I bought the MoonLight as a motorcycle camping tent. As with backpacking, packed size and weight are issues when loading a motorcycle, and internal space in a tent is really useful to be able to stash everything off the bike overnight, including my riding gear. I tend to ride somewhere, like a National Forest or a State Park, set up camp, and then use that as a base to go day hiking.
The day my MoonLight tent arrived I put it up in my apartment. I was blown away by how much space there was inside, the near vertical sidewalls all the way around makes the usable space massive. The tent also has a number of novel features which make it rock solid once pitched. The polls interlock, and the inner attaches to the poll connectors which produce solid anchor points. The outer has little velcro loops at each guy point that wrap around the polls which not only keeps the outer aligned but reinforces the entire structure.

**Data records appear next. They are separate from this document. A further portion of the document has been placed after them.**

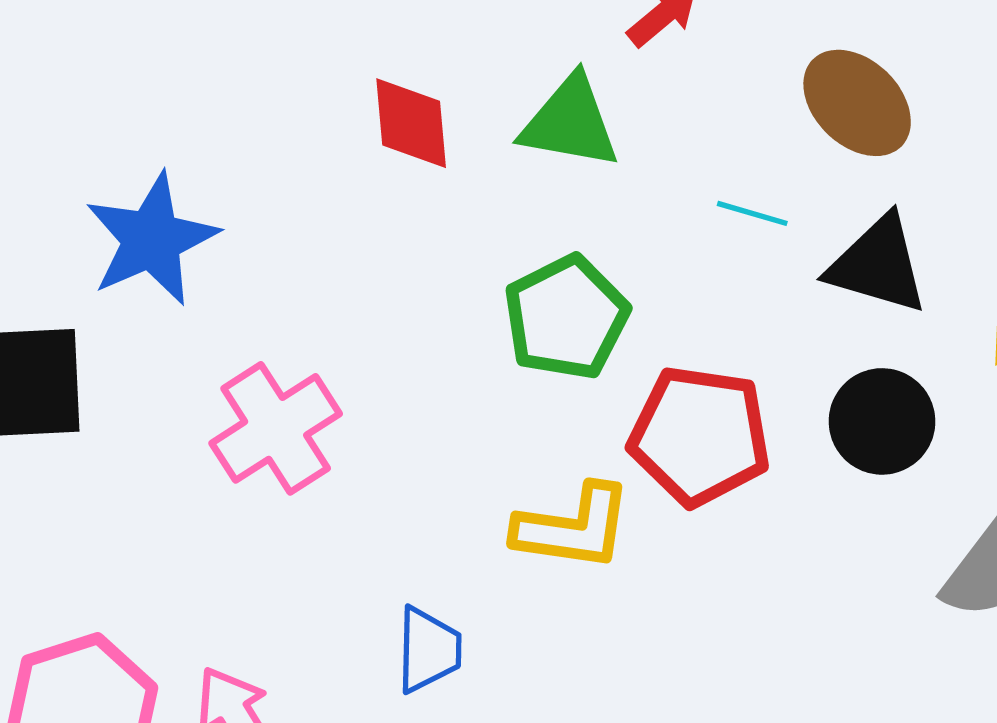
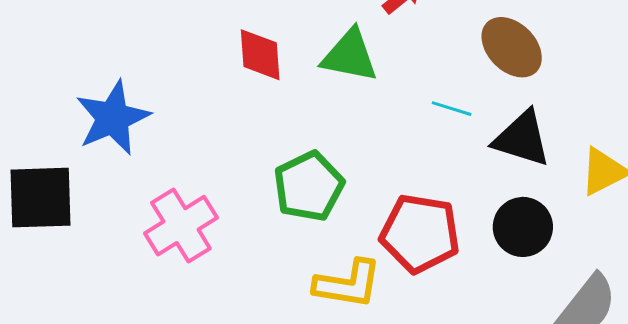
green pentagon: (566, 317) -> (309, 186), moved

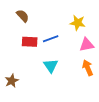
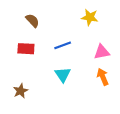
yellow star: (78, 23) -> (90, 17), moved
red rectangle: (30, 42) -> (26, 49), moved

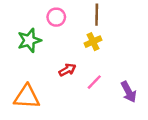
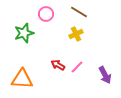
brown line: (97, 15) -> (79, 12), turned -60
red arrow: (67, 70) -> (58, 65), moved, turned -120

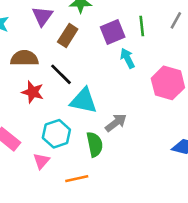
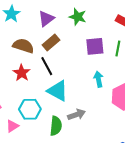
brown rectangle: (68, 35) -> (51, 42), moved
cyan arrow: (127, 58) -> (98, 79), moved

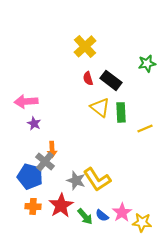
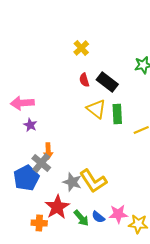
yellow cross: (85, 46) -> (81, 48), size x0.7
blue pentagon: (30, 176) -> (26, 178), turned 30
orange cross: (33, 206) -> (39, 223), moved
pink star: (122, 212) -> (118, 214), turned 30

Last weekend I took it on its first trip up to Salt Point State Park off Highway 1. It had rained the previous day and was drizzly on the ride up but it wasn’t forecast to rain once I arrived. It did end up raining overnight and the rain on the tent woke me up (although sleeping with the sound of the rain on the outside of a tent, wrapped up in a warm sleeping bag, is one of my favourite things, being brought up on summer camping trips to the Welsh coast you get used to the sound of rain on tents :-). One of the notable features of MoonLights is that the tent fabric is entirely a waterproof polyester which does not stretch when it gets wet like the nylon fabric almost every other tent is made of. This means when it rains the tent stays as taut as it was when pitched, and the fabric doesn’t sag. The tent lived up to this promise and was rock solid all night (although admittedly this was mild a California shower).
All in all the tent is great, a huge upgrade from my previous motorcycle camping tent. The inside is almost embarrassingly large, and it packs down to easily stow on my motorcycle. The tent is definitely at the high-end, but I expect this tent to last, so in terms of value for money, if you intend to use it frequently, this tent will pay for itself over time. Pitching the tent takes a bit of getting used to, in particular the eye-poll. I look forward to many trips to come, and this tent makes me much less afraid of getting caught in the rain.